### Description of the task
Pull every line containing "워크플로가" from the data.

Dataset entries:
--- --- ---

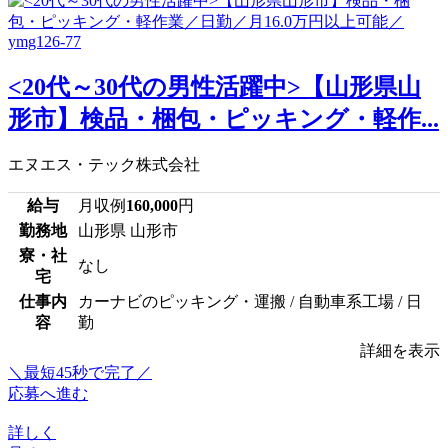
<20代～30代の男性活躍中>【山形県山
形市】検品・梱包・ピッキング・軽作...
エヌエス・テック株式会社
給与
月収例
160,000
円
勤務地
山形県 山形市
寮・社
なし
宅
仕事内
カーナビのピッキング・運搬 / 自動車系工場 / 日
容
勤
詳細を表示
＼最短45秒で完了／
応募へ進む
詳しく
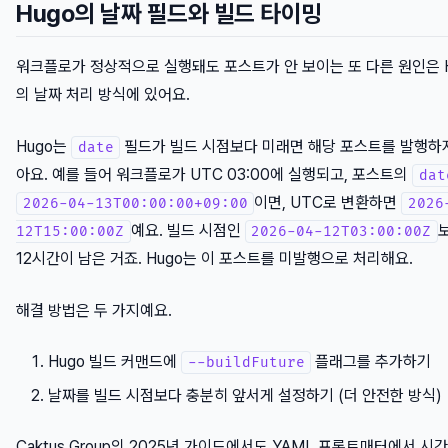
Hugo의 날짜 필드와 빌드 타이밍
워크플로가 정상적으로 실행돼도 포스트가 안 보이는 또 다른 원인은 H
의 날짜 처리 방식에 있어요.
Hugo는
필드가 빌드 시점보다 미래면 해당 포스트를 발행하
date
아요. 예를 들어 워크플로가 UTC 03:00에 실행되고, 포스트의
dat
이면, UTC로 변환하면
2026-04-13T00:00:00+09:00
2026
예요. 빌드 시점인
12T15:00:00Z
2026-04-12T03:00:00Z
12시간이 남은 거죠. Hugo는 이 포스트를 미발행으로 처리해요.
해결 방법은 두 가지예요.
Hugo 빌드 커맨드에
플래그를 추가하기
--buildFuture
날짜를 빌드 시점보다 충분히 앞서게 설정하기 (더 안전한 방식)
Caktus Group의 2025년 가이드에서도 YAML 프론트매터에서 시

--- --- ---

### Output below
워크플로가 정상적으로 실행돼도 포스트가 안 보이는 또 다른 원인은 H
아요. 예를 들어 워크플로가 UTC 03:00에 실행되고, 포스트의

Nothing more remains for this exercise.